|Setting up a base on the moon would cost hundreds of billions of dollars, experts say [GALLO/GETTY]
Forget Iraq, Afghanistan and Palestine – Newt Gingrich wants to colonise the moon.
"By the end of my second term , we will have the first permanent base on the moon and it will be American," the Republican US presidential hopeful told a cheering crowd in Cocoa, Florida, a town with links to the space industry.
A whopping budget deficit and cuts to the military do not seem to have dampened Gingrich’s astronomically expensive plans for a lunar colony with 13,000 residents.
"I want you to help me in Florida and across the country so you can someday say you were there the day it was announced that we’d have commercial space, moon colony and moving toward Mars," he said on Wednesday, comparing himself to John F Kennedy and the Wright Brothers [who invented airplanes].
“We clearly have a capacity that the Russians and the Chinese will never come anywhere close to matching."
Out of this world
Candidates clashed over the space programme, and Gingrich’s plans, during Thursday’s Republican debate.
"I spent 25 years in business. If I had a business executive come to me and say they wanted to spend a few hundred billion dollars to put a colony on the moon, I’d say, ‘You’re fired,’" Mitt Romney, Republican front runner, told the audience in response to Gingrich’s plan.
Rick Santorum, another Republican challenger, called Gingrich’s space plans "crass politics" which pandered to voters in Florida without addressing the US’s fiscal problems.
NASA, the organisation which would manage such a scheme, declined to comment on the plans. A spokesman told Al Jazeera the agency could not speak about anything related to the campaign.
"Helium-3 covers the moon’s surface and it would be a viable fuel source to generate power"
- Jeff Foust, editor of spacepolitics.com
Alan Boyle, an award winning science journalist who follows the US space programme, said that just to put humans on the moon would cost more than $100bn.

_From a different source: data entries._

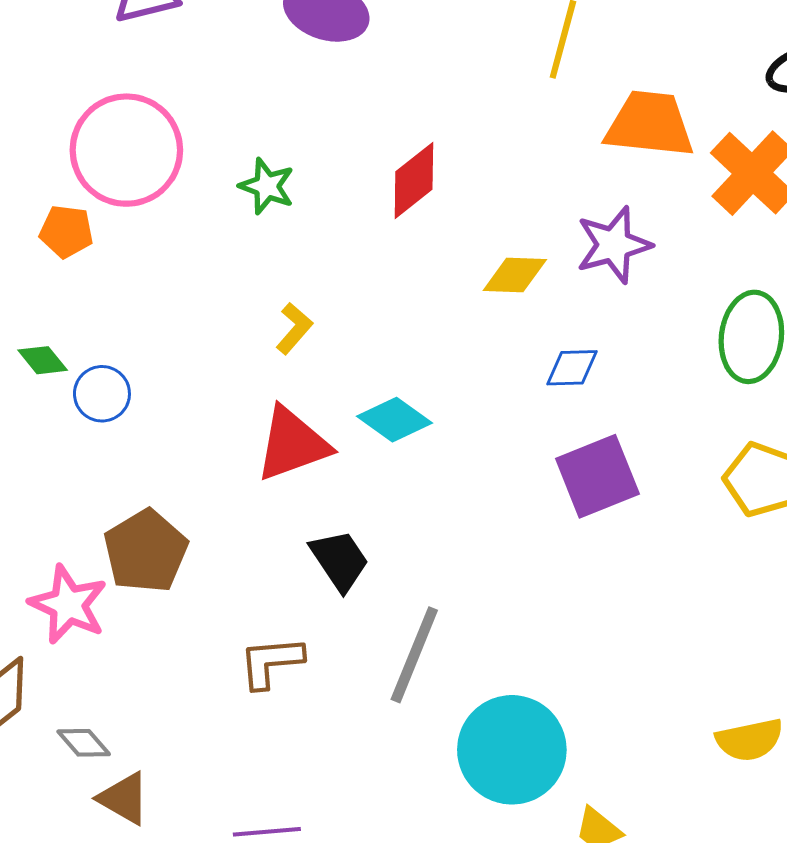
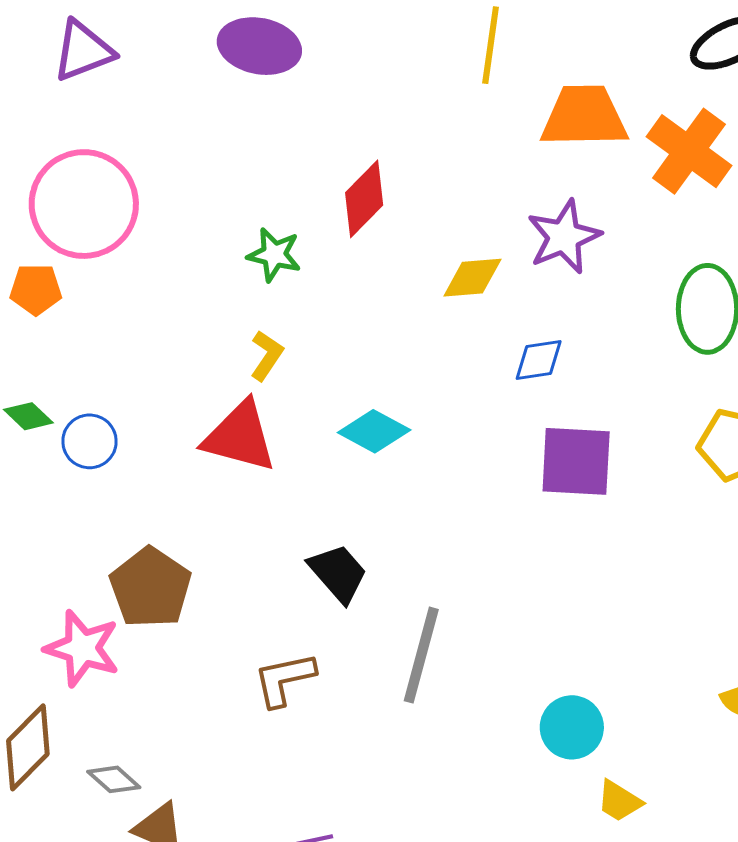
green star: (267, 186) -> (274, 255), moved
red triangle: (292, 444) -> (240, 437), moved, turned 42
purple square: (597, 476) -> (576, 461), turned 32
cyan circle: (512, 750) -> (572, 727), moved, size x0.6

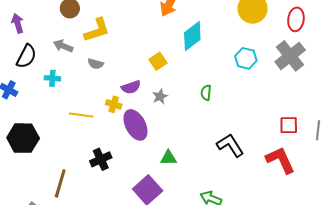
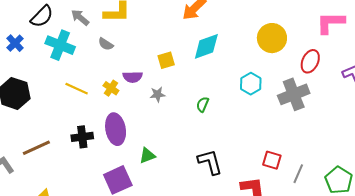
cyan cross: (52, 78) -> (60, 45), size x1.8
purple ellipse: (135, 125) -> (116, 129), moved
green triangle: (168, 158) -> (147, 156), turned -36
brown line: (60, 183) -> (36, 148), turned 32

"Building a base would require significantly more expense," he told Al Jazeera. "Gingrich thinks private-sector innovation would produce some savings", but plans of this nature would "require a dramatic upswing in NASA spending".
Republicans generally claim to detest "big government" spending initiatives – and a moon base, like the military, certainly fits into this category.
In an attempt to deflect criticism of a promise which would almost invariably require massive outlays of federal cash, Gingrich said he will entice the private sector to increase its involvement by offering "prizes", although specific details have not been forthcoming.
"How big would the prizes need to be to stimulate commercial plans for a base?" wondered Jeff Foust, editor of spacepolitics.com. "The space programme has gone through an extended period of uncertainty," he told Al Jazeera.
'Cold War mentality'
During the Cold War and the space race against the former USSR, the US committed about five per cent of its GDP to the Apollo space mission, said Ian O'Neill, a space science producer with Discovery News.
"NASA gets less than half a per cent of today’s GDP; they simply can’t afford this," O'Neill told Al Jazeera. "He is trying to invigorate a Cold War mentality, which is very different from the world we live in today."
Romney, for his part, promised to create a commission of experts to study the space programme. Barack Obama, the US president, established a similar body – the Augustine commission – where experts could make recommendations for NASA’s future.
In 2010, Obama announced plans for a new spacecraft, designed for long journeys, to be operational by 2025. He wants humans to be able to orbit Mars by the mid-2030s.
"Bush, in 2004, wanted to get back to the moon by 2020," Foust said. "NASA was behind schedule, according to Obama’s committee [established in 2009], and [Obama] decided not to develop Constellation – the next generation of space ships – but focused on commercial travel instead."
"Debates about space often blur party lines," he said, adding that no one, including Gingrich, has provided a convincing reason for building a moon base, other than "national prestige".
Major oil companies are some of the only commercial entities with the resources to finance moon projects. Prospects of commercial mining on the moon, specifically related to the energy resource Helium-3, have been cited as a reason for establishing a long-term human presence.
"There is a lot of research going into fusion power plants," O'Neill said of an energy technology that experts hope will work in a similar fashion to the sun, generating plentiful, pollution free power here on earth. "Helium-3 covers the moon’s surface and it would be a viable fuel source to generate power", however, the technology with which to establish fusion reactors with the moon’s plentiful energy source is at least "decades away" he said.